Module Designs with Glass Instead of Back Foils Reduce CO2 Emissions
Frameless glass-glass modules additionally cause 7.5 to 12.5 percent less CO2 during production than glass-foil modules. This result was shown in the study for all modules examined, regardless of the manufacturing location. The reason for this is not the backsheet itself, but the fact that glass-glass modules do not require an aluminum frame, which is very energy-intensive to produce.
Glass-glass modules also have a longer lifetime and lower annual degradation than modules with a film, which further improves their carbon footprint. In terms of kilowatt-hours generated, frameless glass-glass modules produce 22 to 27 percent less CO2 emissions than glass-foil modules. Unfortunately, only a few manufacturers opt for frameless glass-glass modules.
Overall, the study results show that the CO2 emissions for glass-foil modules (glass-glass modules) are 810 (750) in China, 580 (520) in Germany, and 480 (420) kilograms of CO2 equivalent per kilowatt peak in the European Union. The study is based on new production data collected at the institute in collaboration with the industry.

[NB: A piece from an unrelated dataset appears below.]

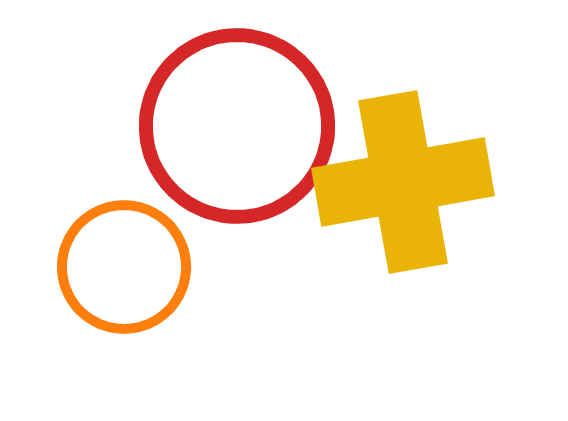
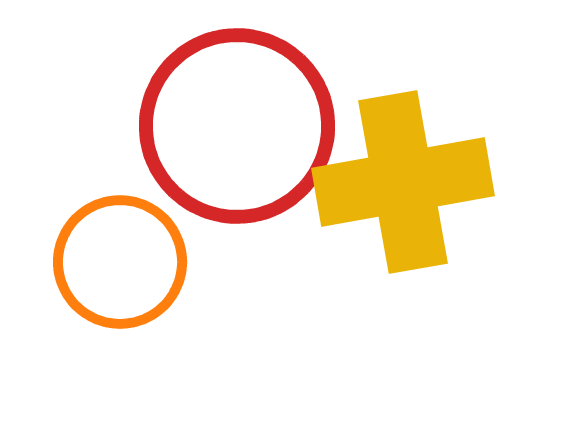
orange circle: moved 4 px left, 5 px up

“This is the real news. Compared to life cycle analyses based on older data sets that are still used today, the study showed that the carbon footprint of PV modules has improved by about 80 percent in recent years. This is due to improvements in the silicon yield, the manufacturing processes of module efficiency, and the CO2 intensity of power generation,” explains Dr. Holger Neuhaus.